The Cute and the Cool
The Cute and the Cool
Wondrous Innocence and Modern American Children's Culture
By Gary Cross
Oxford University Press, USA, Hardcover, 9780195156669, 272pp.
Publication Date: March 1, 2004
The twentieth century was, by any reckoning, the age of the child in America. Today, we pay homage at the altar of childhood, heaping endless goods on the young, reveling in memories of a more innocent time, and finding solace in the softly backlit memories of our earliest years. We are, the proclamation goes, just big kids at heart. And, accordingly, we delight in prolonging and inflating the childhood experiences of our offspring. In images of the naughty but nice Buster Brown and the coquettish but sweet Shirley Temple, Americans at mid-century offered up a fantastic world of treats, toys, and stories, creating a new image of the child as "cute." Holidays such as Christmas and Halloween became blockbuster affairs, vehicles to fuel the bedazzled and wondrous innocence of the adorable child.
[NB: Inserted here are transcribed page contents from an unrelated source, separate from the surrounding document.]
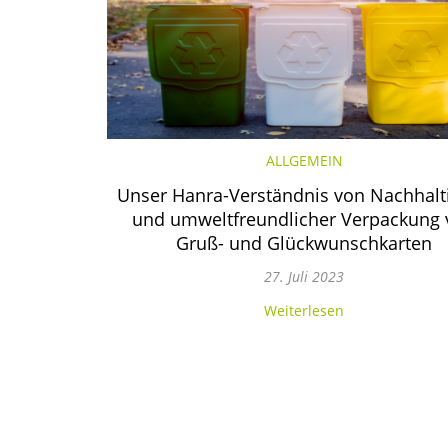
ALLGEMEIN
Unser Hanra-Verständnis von Nachhalti
und umweltfreundlicher Verpackung
Gruß- und Glückwunschkarten
Facebook
Youtube
Pinterest
Instagram
27. Juli 2023
Weiterlesen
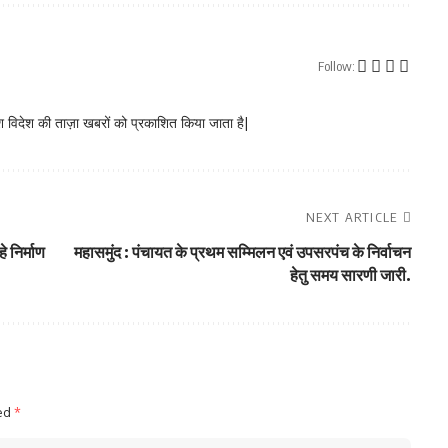
Follow:
 विदेश की ताज़ा खबरों को प्रकाशित किया जाता है|
NEXT ARTICLE
 निर्माण
महासमुंद : पंचायत के प्रथम सम्मिलन एवं उपसरपंच के निर्वाचन
हेतु समय सारणी जारी.
ked
*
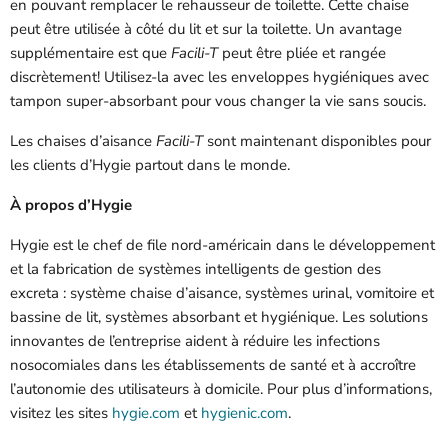
en pouvant remplacer le rehausseur de toilette. Cette chaise
peut être utilisée à côté du lit et sur la toilette. Un avantage
supplémentaire est que
Facili-T
peut être pliée et rangée
discrètement! Utilisez-la avec les enveloppes hygiéniques avec
tampon super-absorbant pour vous changer la vie sans soucis.
Les chaises d’aisance
Facili-T
sont maintenant disponibles pour
les clients d’Hygie partout dans le monde.
À propos d’Hygie
Hygie est le chef de file nord-américain dans le développement
et la fabrication de systèmes intelligents de gestion des
excreta : système chaise d’aisance, systèmes urinal, vomitoire et
bassine de lit, systèmes absorbant et hygiénique. Les solutions
innovantes de l’entreprise aident à réduire les infections
nosocomiales dans les établissements de santé et à accroître
l’autonomie des utilisateurs à domicile. Pour plus d’informations,
visitez les sites
hygie.com
et
hygienic.com
.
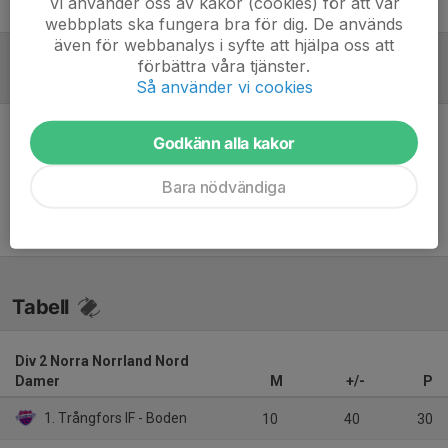
Vi använder oss av kakor (cookies) för att vår
Elvis Mani
Huvudtränare
webbplats ska fungera bra för dig. De används
även för webbanalys i syfte att hjälpa oss att
förbättra våra tjänster.
Referat
Så använder vi cookies
Godkänn alla kakor
Inget referat skrivet
Bara nödvändiga
Tabell
Div 2 Norra Norrland Nord
Damer
M
+/-
P
1. Trångfors IF - Boden
10
40
30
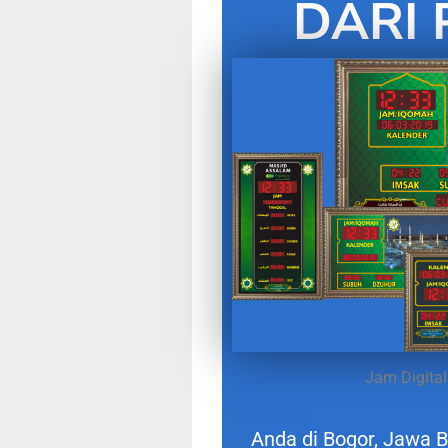
DARI 
Jam Digital
Anda di Bogor, Jawa 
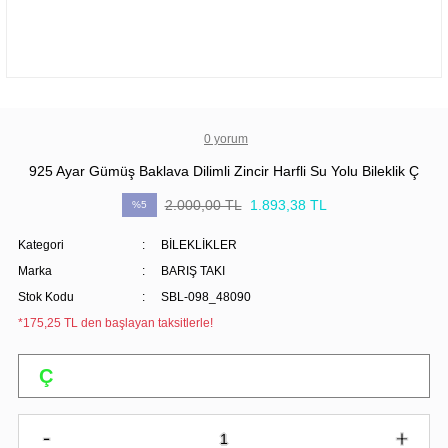
0 yorum
925 Ayar Gümüş Baklava Dilimli Zincir Harfli Su Yolu Bileklik Ç
2.000,00 TL
1.893,38 TL
%5
Kategori
BİLEKLİKLER
Marka
BARIŞ TAKI
Stok Kodu
SBL-098_48090
*175,25 TL den başlayan taksitlerle!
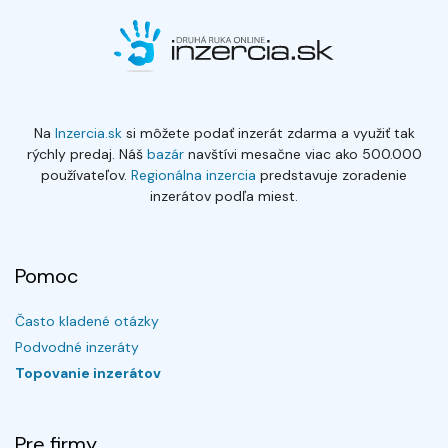
Na
Inzercia.sk
si môžete podať inzerát zdarma a využiť tak
rýchly predaj. Náš
bazár
navštívi mesačne viac ako 500.000
používateľov.
Regionálna inzercia
predstavuje zoradenie
inzerátov podľa miest.
Pomoc
Často kladené otázky
Podvodné inzeráty
Topovanie inzerátov
Pre firmy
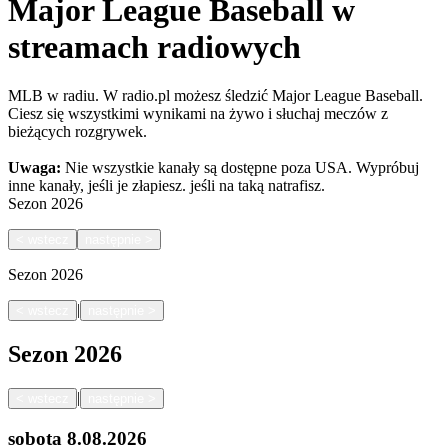
Major League Baseball w
streamach radiowych
MLB w radiu. W radio.pl możesz śledzić Major League Baseball.
Ciesz się wszystkimi wynikami na żywo i słuchaj meczów z
bieżących rozgrywek.
Uwaga:
Nie wszystkie kanały są dostępne poza USA. Wypróbuj
inne kanały, jeśli je złapiesz.
jeśli na taką natrafisz.
Sezon
2026
<
wstecz
następnie
>
Sezon
2026
|
<
wstecz
następnie
>
Sezon
2026
|
<
wstecz
następnie
>
sobota
8.08.2026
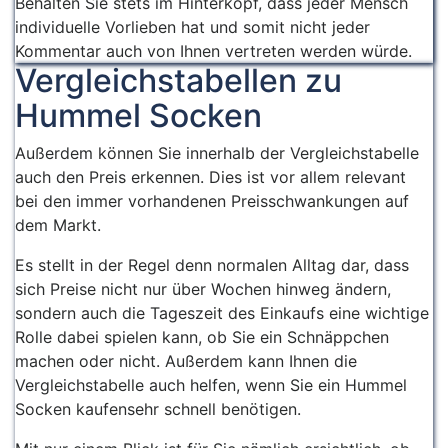
Behalten Sie stets im Hinterkopf, dass jeder Mensch
individuelle Vorlieben hat und somit nicht jeder
Kommentar auch von Ihnen vertreten werden würde.
Vergleichstabellen zu
Hummel Socken
Außerdem können Sie innerhalb der Vergleichstabelle
auch den Preis erkennen. Dies ist vor allem relevant
bei den immer vorhandenen Preisschwankungen auf
dem Markt.
Es stellt in der Regel denn normalen Alltag dar, dass
sich Preise nicht nur über Wochen hinweg ändern,
sondern auch die Tageszeit des Einkaufs eine wichtige
Rolle dabei spielen kann, ob Sie ein Schnäppchen
machen oder nicht. Außerdem kann Ihnen die
Vergleichstabelle auch helfen, wenn Sie ein Hummel
Socken kaufensehr schnell benötigen.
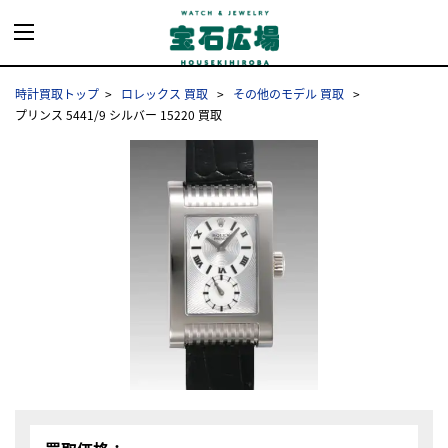
時計買取トップ
ロレックス 買取
その他のモデル 買取
プリンス 5441/9 シルバー 15220 買取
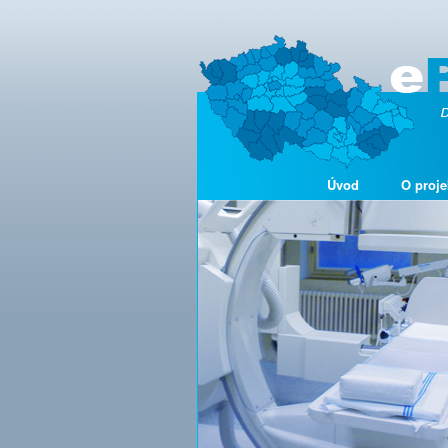
Úvod
O proje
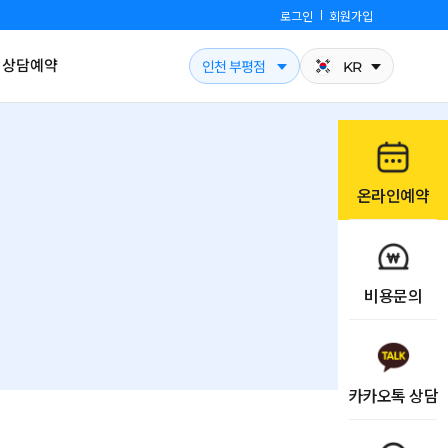
로그인
회원가입
상담예약
인천 부평점
KR
온라인예약
비용문의
카카오톡 상담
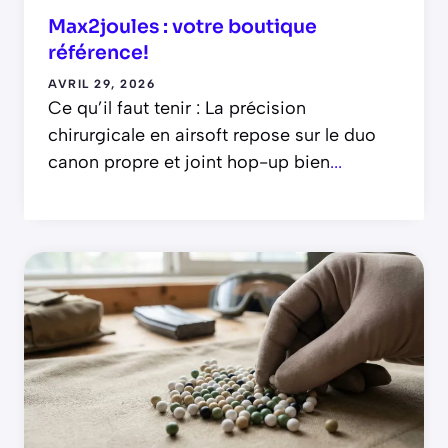
Max2joules : votre boutique
référence!
AVRIL 29, 2026
Ce qu’il faut tenir : La précision
chirurgicale en airsoft repose sur le duo
canon propre et joint hop-up bien
...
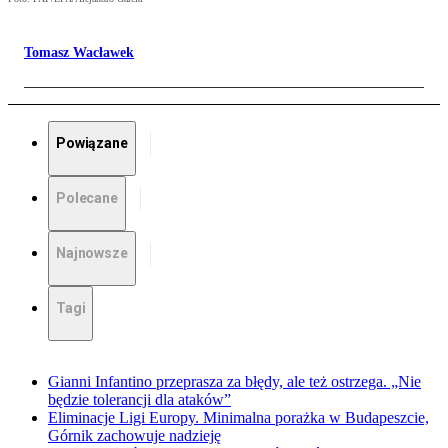
Tomasz Wacławek
Powiązane
Polecane
Najnowsze
Tagi
Gianni Infantino przeprasza za błędy, ale też ostrzega. „Nie
będzie tolerancji dla ataków”
Eliminacje Ligi Europy. Minimalna porażka w Budapeszcie,
Górnik zachowuje nadzieję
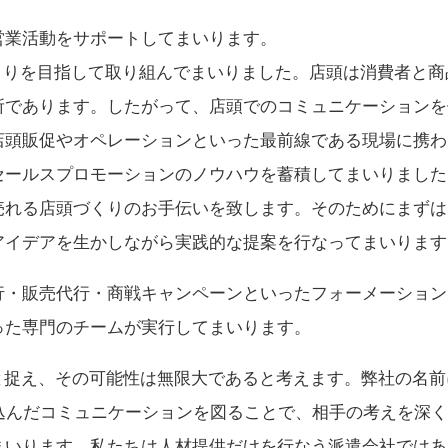
営業活動をサポートしてまいります。
店頭づくりを目指して取り組んでまいりました。店頭は消費者と
所であります。したがって、店頭でのコミュニケーションを
店頭販促やオペレーションといった最前線である現場に携わ
セールスプロモーションのノウハウを蓄積してまいりました
売れる店頭づくりのお手伝いを致します。そのためにまずは
アイデアを生かしながら実践的な提案を行なってまいります
行・販売代行・商戦キャンペーンといったフォーメーション
った専門のチームが実行してまいります。
資源」と捉え、その可能性は無限大であると考えます。弊社の名
込んだコミュニケーションを図ることで、相手の考えを深
まいります。私たちは人材提供だけを行なう派遣会社ではあ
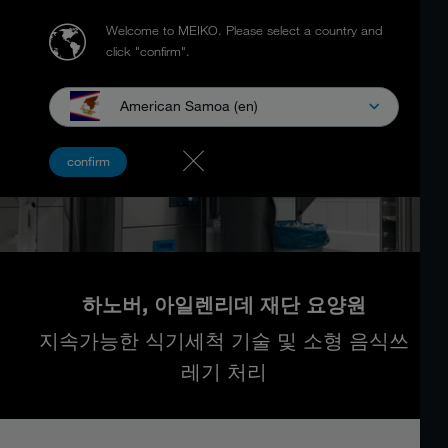
Welcome to MEIKO.
Please select a country and
click "confirm".
American Samoa (en)
confirm
하노버, 아일렌리데 재단 요양원
지속가능한 식기세척 기술 및 소형 음식쓰
레기 처리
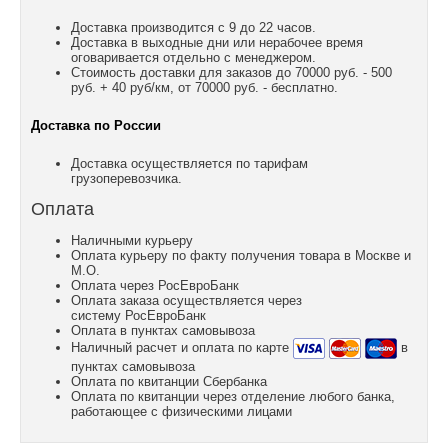
Доставка производится с 9 до 22 часов.
Доставка в выходные дни или нерабочее время
оговаривается отдельно с менеджером.
Стоимость доставки для заказов до 70000 руб. - 500
руб. + 40 руб/км, от 70000 руб. - бесплатно.
Доставка по России
Доставка осуществляется по тарифам
грузоперевозчика.
Оплата
Наличными курьеру
Оплата курьеру по факту получения товара в Москве и
М.О.
Оплата через РосЕвроБанк
Оплата заказа осуществляется через
систему РосЕвроБанк
Оплата в пунктах самовывоза
Наличный расчет и оплата по карте
в
пунктах самовывоза
Оплата по квитанции Сбербанка
Оплата по квитанции через отделение любого банка,
работающее с физическими лицами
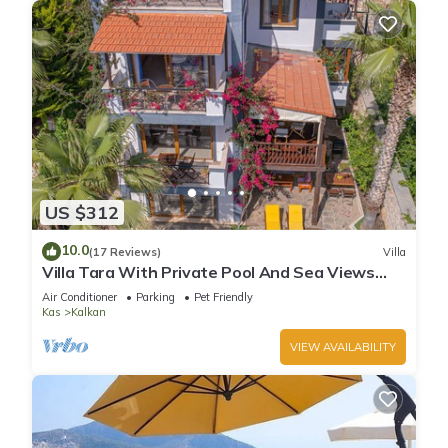
US $312
10.0
(17 Reviews)
Villa
Villa Tara With Private Pool And Sea Views
Close to Beach & Shops
Air Conditioner
Parking
Pet Friendly
Kas
Kalkan
VIEW AVAILABILITY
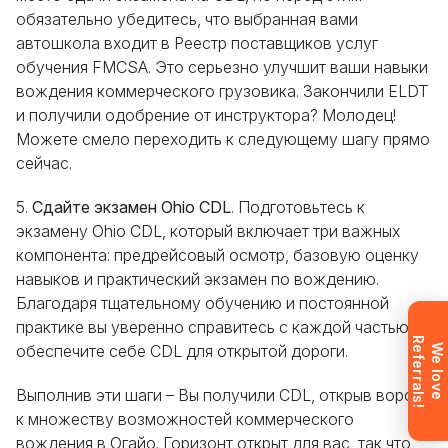
обязательно убедитесь, что выбранная вами
автошкола входит в Реестр поставщиков услуг
Оставьте свои данные, и мы предоставим вам
обучения FMCSA. Это серьезно улучшит ваши навыки
вождения коммерческого грузовика. Закончили ELDT
бесплатную консультацию о процессе
и получили одобрение от инструктора? Молодец!
обучения и возможностях трудоустройства
Можете смело переходить к следующему шагу прямо
после окончания курса. Или позвоните нам
сейчас.
напрямую по телефону
+1 844 227 2162
—
поддержка доступна на английском,
5.
Сдайте экзамен Ohio CDL
. Подготовьтесь к
украинском и русском языках.
экзамену Ohio CDL, который включает три важных
компонента: предрейсовый осмотр, базовую оценку
навыков и практический экзамен по вождению.
Запрос отправлен
Благодаря тщательному обучению и постоянной
практике вы уверенно справитесь с каждой частью и
Заявка отправлена. Мы скоро
R
!
обеспечите себе CDL для открытой дороги.
W
e
l
o
v
e
e
f
e
r
r
a
l
s
свяжемся с вами, чтобы ответить на
все вопросы.
Выполнив эти шаги – Вы получили CDL, открыв ворота
Не хотите ждать?
к множеству возможностей коммерческого
Зарегистрируйтесь и сразу
получите доступ (после
вождения в Огайо. Горизонт открыт для вас, так что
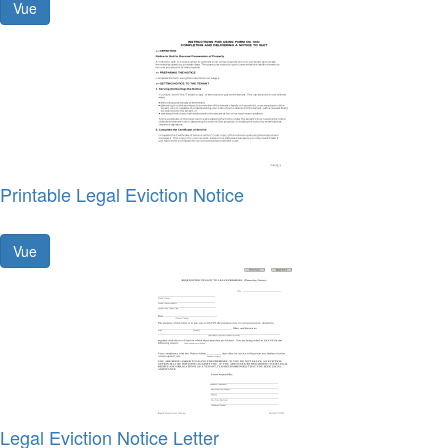
Vue
Printable Legal Eviction Notice
Vue
Legal Eviction Notice Letter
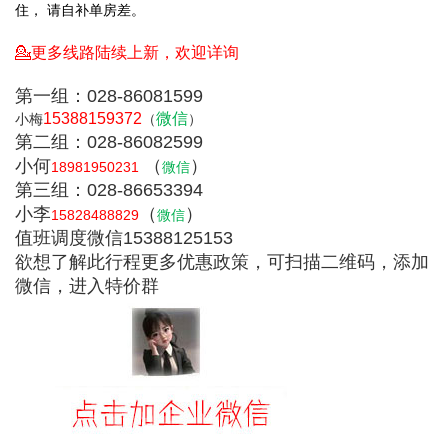
住， 请自补单房差。
💁更多线路陆续上新，欢迎详询
第一组：028-86081599
15388159372
微信
小梅
（
）
第二组：028-86082599
小何
（
）
18981950231
微信
第三组：028-86653394
小李
（
）
15828488829
微信
值班调度微信15388125153
欲想了解此行程更多优惠政策，可扫描二维码，添加
微信，进入特价群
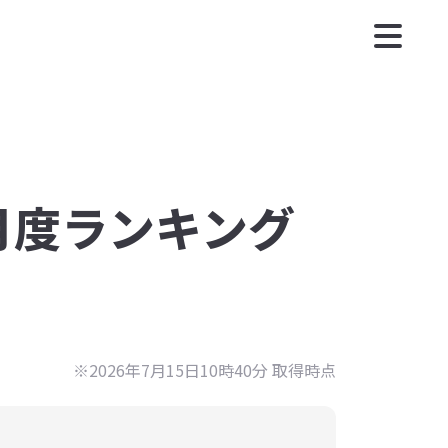
7月度ランキング
※2026年7月15日10時40分 取得時点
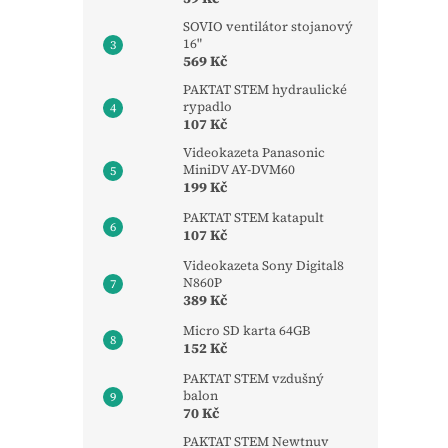
SOVIO ventilátor stojanový
16"
569 Kč
PAKTAT STEM hydraulické
rypadlo
107 Kč
Videokazeta Panasonic
MiniDV AY-DVM60
199 Kč
PAKTAT STEM katapult
107 Kč
Videokazeta Sony Digital8
N860P
389 Kč
Micro SD karta 64GB
152 Kč
PAKTAT STEM vzdušný
balon
70 Kč
PAKTAT STEM Newtnuv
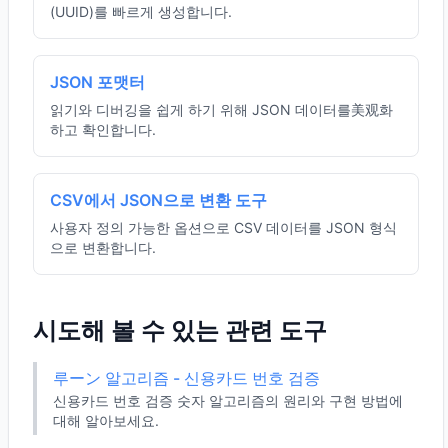
(UUID)를 빠르게 생성합니다.
JSON 포맷터
읽기와 디버깅을 쉽게 하기 위해 JSON 데이터를美观화
하고 확인합니다.
CSV에서 JSON으로 변환 도구
사용자 정의 가능한 옵션으로 CSV 데이터를 JSON 형식
으로 변환합니다.
시도해 볼 수 있는 관련 도구
루ーン 알고리즘 - 신용카드 번호 검증
신용카드 번호 검증 숫자 알고리즘의 원리와 구현 방법에
대해 알아보세요.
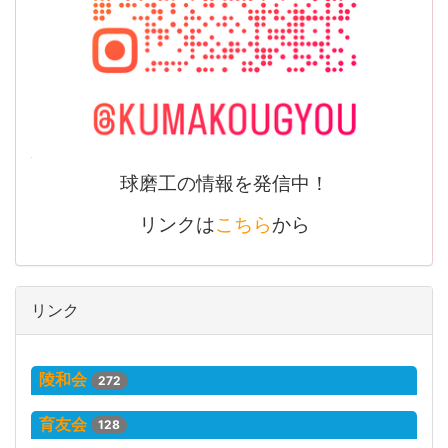
球磨工の情報を発信中！
リンクは
こちら
から
リンク
陵和会
272
育友会
128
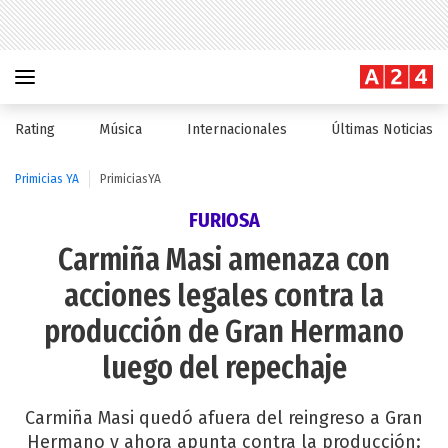
Rating
Música
Internacionales
Últimas Noticias
Primicias YA
PrimiciasYA
FURIOSA
Carmiña Masi amenaza con
acciones legales contra la
producción de Gran Hermano
luego del repechaje
Carmiña Masi quedó afuera del reingreso a Gran
Hermano y ahora apunta contra la producción:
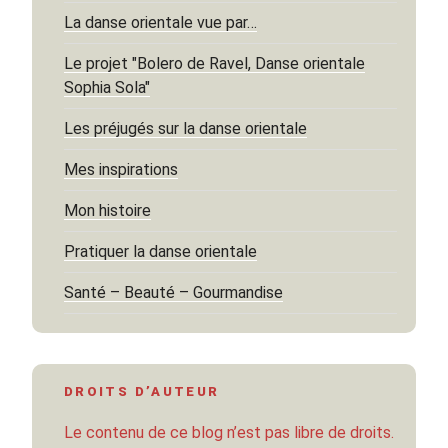
La danse orientale vue par…
Le projet "Bolero de Ravel, Danse orientale
Sophia Sola"
Les préjugés sur la danse orientale
Mes inspirations
Mon histoire
Pratiquer la danse orientale
Santé – Beauté – Gourmandise
DROITS D’AUTEUR
Le contenu de ce blog n’est pas libre de droits.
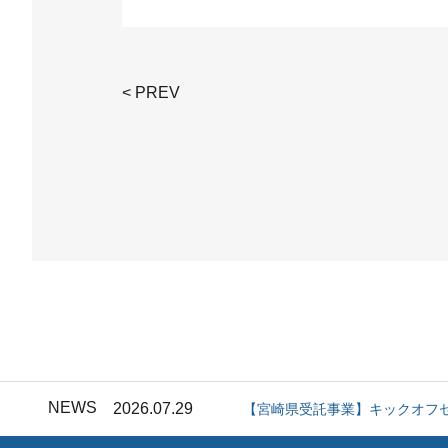
< PREV
2026.07.10
「運つつみ」に関するお詫びと
2026.08.07
キックオフセミナー開催&支援
NEWS
2026.07.29
【宮崎県受託事業】キックオフ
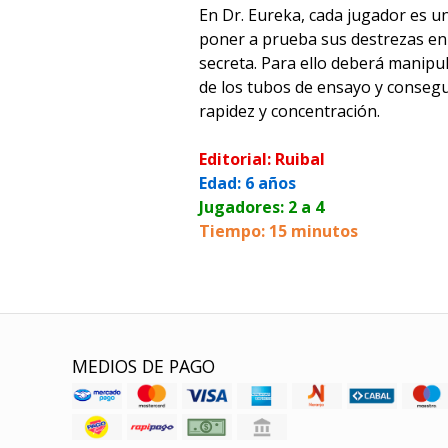
En Dr. Eureka, cada jugador es un
poner a prueba sus destrezas en
secreta. Para ello deberá manipul
de los tubos de ensayo y consegui
rapidez y concentración.
Editorial: Ruibal
Edad: 6 años
Jugadores: 2 a 4
Tiempo: 15 minutos
MEDIOS DE PAGO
All this, Gary Cross illustrates, reflected the preoccupations of a more gentle and affluent culture, but it also served to liberate adults from their rational and often tedious worlds of work and responsibility. But trouble soon entered paradise. The "cute" turned into "cool" as children, following their parental example, embraced the gift of fantasy and unrestrained desire to rebel against the saccharine excesses of wondrous innocence in deliberate pursuit of the anti-cute. Movies, comic books, and video games beckoned to children with the allures of an often violent, sexualized, and increasingly harsh worldview. Unwitting and resistant accomplices to this commercial transformation of childhood, adults sought-over and over again, in repeated and predictable cycles-to rein in these threats in a largely futile jeremiad to preserve the old order. Thus, the cute child-deliberately manufactured and cultivated--has ironically fostered a profoundly troubled ambivalence toward youth and child rearing today. Expertly weaving his way through the cultural artifacts, commercial currents, and parenting anxieties of the previous century, Gary Cross offers a vibrant and entirely fresh portrait of the forces that have defined American childhood.
About the Author
Author of An All-Consuming Century: Why Commercialism Won in Modern America, Kids' Stuff: Toys and the Changing World of American Childhood, and seven other books relating to the history of modern society, Gary Cross is a Distinguished Professor of Modern History at the Pennsylvania State University.